Aim of the task »
Return the lines below that carry the word "home".
** Opening Input material block **
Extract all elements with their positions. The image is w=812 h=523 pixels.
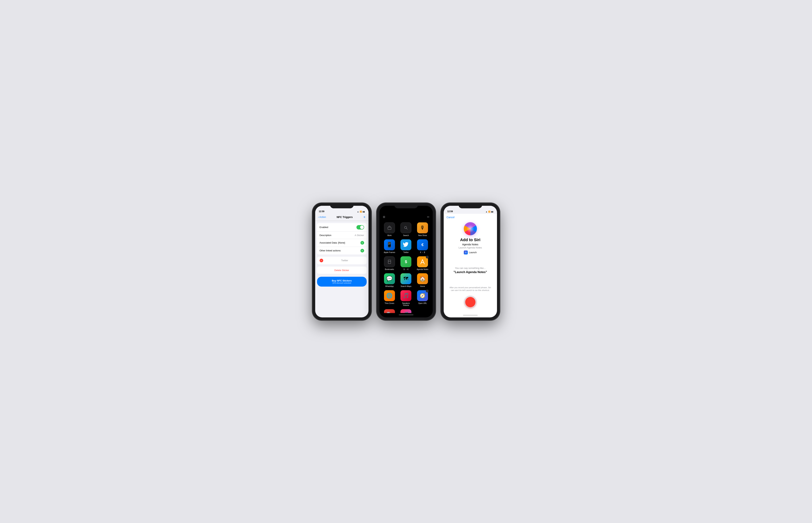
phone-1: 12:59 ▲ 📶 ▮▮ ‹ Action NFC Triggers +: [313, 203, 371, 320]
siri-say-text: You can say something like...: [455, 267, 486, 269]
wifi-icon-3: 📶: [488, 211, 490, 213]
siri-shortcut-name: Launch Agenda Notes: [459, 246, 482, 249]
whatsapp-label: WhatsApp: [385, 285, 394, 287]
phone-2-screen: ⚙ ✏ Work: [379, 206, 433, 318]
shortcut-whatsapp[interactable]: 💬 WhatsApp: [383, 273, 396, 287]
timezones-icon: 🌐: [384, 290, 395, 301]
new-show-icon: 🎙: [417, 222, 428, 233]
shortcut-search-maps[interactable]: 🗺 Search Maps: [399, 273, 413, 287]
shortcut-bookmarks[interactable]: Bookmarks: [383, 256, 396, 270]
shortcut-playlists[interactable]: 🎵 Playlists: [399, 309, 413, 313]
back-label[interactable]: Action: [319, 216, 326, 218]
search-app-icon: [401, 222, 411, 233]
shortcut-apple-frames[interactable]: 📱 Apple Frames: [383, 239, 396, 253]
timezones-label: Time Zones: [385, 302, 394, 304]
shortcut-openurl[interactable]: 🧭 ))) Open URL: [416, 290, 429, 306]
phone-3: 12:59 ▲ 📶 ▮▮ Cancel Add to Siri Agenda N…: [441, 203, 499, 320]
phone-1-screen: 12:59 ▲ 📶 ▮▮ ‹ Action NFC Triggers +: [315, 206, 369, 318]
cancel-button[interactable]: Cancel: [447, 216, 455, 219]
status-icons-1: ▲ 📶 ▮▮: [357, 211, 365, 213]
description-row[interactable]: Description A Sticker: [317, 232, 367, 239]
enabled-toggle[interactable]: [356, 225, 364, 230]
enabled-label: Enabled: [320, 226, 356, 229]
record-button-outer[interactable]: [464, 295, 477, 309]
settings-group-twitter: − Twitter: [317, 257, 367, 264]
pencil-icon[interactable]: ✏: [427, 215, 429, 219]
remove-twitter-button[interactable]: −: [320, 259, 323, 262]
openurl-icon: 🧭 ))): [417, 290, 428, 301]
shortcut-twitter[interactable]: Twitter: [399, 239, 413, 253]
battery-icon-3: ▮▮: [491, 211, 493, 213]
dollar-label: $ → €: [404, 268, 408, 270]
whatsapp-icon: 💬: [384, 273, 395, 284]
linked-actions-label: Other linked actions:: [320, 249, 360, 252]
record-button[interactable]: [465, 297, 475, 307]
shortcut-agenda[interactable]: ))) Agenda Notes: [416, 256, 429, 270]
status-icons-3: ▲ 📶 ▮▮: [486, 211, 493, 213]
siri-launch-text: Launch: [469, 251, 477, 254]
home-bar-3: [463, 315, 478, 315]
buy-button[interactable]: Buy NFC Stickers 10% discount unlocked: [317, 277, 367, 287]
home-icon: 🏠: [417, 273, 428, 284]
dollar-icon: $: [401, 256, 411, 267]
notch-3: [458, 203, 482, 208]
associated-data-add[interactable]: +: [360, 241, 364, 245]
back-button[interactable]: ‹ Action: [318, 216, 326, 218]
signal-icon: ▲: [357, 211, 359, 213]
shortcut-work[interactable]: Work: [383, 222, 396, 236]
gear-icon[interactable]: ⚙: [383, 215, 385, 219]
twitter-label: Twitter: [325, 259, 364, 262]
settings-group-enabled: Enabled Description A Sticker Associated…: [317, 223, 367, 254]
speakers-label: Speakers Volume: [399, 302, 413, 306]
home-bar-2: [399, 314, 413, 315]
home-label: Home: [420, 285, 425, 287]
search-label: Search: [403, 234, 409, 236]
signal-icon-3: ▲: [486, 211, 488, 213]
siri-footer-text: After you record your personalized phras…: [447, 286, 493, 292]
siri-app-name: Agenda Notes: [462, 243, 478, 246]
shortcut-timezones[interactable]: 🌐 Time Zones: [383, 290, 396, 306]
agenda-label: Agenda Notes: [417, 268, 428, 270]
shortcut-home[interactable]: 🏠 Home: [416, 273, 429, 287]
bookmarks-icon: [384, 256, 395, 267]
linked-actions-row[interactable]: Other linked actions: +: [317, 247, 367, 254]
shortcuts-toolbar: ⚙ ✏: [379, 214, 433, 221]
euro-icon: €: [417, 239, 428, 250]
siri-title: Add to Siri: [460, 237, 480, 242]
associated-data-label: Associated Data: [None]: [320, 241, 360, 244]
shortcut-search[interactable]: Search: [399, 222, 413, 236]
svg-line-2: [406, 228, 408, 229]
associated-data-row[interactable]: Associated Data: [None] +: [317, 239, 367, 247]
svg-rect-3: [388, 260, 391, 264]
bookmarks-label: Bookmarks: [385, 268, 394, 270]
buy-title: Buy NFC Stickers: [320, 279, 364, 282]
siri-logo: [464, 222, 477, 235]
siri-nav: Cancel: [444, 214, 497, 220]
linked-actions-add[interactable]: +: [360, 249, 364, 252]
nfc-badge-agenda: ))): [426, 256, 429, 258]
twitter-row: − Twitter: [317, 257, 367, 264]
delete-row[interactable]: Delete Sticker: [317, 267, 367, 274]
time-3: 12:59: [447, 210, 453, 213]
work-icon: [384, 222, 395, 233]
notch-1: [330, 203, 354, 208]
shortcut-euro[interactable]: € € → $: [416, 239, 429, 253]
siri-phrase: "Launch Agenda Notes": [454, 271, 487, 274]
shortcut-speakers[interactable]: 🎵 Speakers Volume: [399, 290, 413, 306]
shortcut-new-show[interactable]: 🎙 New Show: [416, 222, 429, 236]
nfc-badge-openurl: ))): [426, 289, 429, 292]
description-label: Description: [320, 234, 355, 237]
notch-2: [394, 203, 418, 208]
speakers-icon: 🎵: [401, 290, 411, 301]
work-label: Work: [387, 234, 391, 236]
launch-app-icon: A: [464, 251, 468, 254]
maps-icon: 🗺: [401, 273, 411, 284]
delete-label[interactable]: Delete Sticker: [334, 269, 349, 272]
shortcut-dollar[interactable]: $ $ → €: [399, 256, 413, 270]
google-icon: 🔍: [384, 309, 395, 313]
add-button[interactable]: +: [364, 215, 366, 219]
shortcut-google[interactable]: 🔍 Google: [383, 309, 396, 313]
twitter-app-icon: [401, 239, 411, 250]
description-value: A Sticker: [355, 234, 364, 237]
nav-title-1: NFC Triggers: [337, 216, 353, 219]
** Closing Input material block **
Task solution »
home-bar-3: [463, 315, 478, 315]
home-icon: 🏠: [417, 273, 428, 284]
home-bar-2: [399, 314, 413, 315]
home-label: Home: [420, 285, 425, 287]
shortcut-home[interactable]: 🏠 Home: [416, 273, 429, 287]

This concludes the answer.